Real-Time Pose-Based Attention Analysis

Built an embedded system that captures live video of a student, runs on-device pose estimation to extract 17 body keypoints, applies attention heuristics (head tilt, drooping, hand-raise), and flags “Attentive” vs “Not Attentive” in real time all on a Raspberry Pi.


Project Sections

Overview

The Real-Time Pose-Based Attention Analysis project delivers an end-to-end solution for monitoring student engagement using only a Raspberry Pi 4B+ and a USB camera.

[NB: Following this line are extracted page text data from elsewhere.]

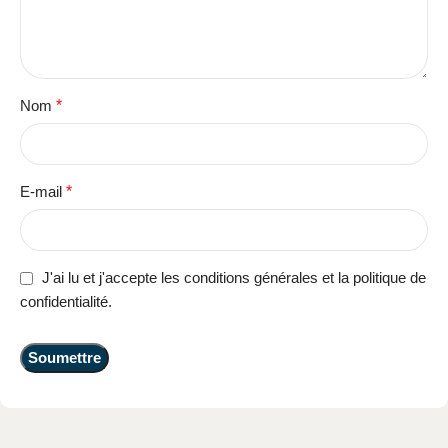
Nom
*
E-mail
*
J'ai lu et j'accepte les conditions générales et la politique de
confidentialité.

The system captures live video, runs on-device pose estimation via a lightweight TensorFlow Lite MoveNet model, applies a set of human-interpretable heuristics to assess attention, and logs all relevant data for future refinement.

Features

  • Real-Time Pose Estimation: ~15 FPS on Pi
  • Attention Heuristics: Head tilt, drooping, hand-raise detection
  • On-Device Processing: All computations performed on Raspberry Pi
  • Lightweight Model: MoveNet model optimized for embedded systems
  • Visual Overlay: Annotated live video with keypoints and status
  • Real-Time Inference: Pose estimation and attention analysis in real-time
  • Data Logging: Captures and stores attention data for analysis

Technologies Used

Programming Language: Python

Libraries: imutils, OpenCV, TensorFlow Lite

Machine Learning Model: MoveNet

Hardware: Raspberry Pi 4B+, USB Camera


My Role

Architected end-to-end pipeline: video capture → preprocessing → TFLite inference → feature extraction → attention analysis → data logging

Integrated threading (imutils) for smooth frame rates

Implemented CSV logging of timestamp, head-tilt, attention status, feedback, and raw keypoints for future model training

Optimized dtype and preprocessing to match the quantized MoveNet model

Challenges and Solution

Pi-level Performance: Baseline ~5 FPS; solved via threaded capture.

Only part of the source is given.